[Stored data entries]
=====

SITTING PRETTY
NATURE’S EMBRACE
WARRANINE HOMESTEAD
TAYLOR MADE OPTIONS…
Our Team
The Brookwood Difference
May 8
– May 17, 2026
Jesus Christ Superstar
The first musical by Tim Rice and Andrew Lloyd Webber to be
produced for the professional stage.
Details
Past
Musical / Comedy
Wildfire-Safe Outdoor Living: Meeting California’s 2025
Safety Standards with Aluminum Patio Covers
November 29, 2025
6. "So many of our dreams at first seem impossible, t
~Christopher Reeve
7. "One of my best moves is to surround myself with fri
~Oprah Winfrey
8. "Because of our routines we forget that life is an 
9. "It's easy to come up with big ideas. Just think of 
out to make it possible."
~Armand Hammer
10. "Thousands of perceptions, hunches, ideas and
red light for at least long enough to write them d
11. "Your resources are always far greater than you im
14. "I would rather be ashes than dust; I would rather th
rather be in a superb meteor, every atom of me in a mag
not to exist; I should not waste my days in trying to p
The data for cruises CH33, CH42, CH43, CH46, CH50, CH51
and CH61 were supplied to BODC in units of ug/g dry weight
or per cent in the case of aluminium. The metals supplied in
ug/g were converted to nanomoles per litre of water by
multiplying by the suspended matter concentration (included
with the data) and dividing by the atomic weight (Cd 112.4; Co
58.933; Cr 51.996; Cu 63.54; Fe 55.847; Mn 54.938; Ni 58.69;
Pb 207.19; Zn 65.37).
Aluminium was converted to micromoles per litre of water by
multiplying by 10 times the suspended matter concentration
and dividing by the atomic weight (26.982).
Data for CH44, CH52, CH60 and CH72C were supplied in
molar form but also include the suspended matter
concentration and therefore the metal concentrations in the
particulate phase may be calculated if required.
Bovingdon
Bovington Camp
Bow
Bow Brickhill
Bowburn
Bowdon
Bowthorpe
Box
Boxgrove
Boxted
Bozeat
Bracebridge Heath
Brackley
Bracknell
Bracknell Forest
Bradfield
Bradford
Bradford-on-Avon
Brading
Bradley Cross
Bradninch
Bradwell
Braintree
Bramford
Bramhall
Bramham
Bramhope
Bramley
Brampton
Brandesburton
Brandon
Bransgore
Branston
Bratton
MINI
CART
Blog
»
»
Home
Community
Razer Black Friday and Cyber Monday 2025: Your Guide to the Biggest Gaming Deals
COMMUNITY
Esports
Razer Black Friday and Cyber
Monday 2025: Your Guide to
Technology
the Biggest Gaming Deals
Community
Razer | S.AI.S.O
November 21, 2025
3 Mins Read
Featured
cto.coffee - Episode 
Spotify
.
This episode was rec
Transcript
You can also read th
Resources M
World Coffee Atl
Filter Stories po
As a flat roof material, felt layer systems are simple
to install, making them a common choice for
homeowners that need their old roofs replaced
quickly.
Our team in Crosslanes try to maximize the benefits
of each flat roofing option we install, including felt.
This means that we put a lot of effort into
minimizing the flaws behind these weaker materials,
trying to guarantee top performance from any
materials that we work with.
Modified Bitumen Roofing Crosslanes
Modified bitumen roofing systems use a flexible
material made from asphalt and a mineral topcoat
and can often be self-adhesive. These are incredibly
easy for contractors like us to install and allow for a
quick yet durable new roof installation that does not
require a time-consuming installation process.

=====

EXERCISE DESCRIPTION: Look through the records for the string "rather". Copy every line that has it.

RESULT:
14. "I would rather be ashes than dust; I would rather th
rather be in a superb meteor, every atom of me in a mag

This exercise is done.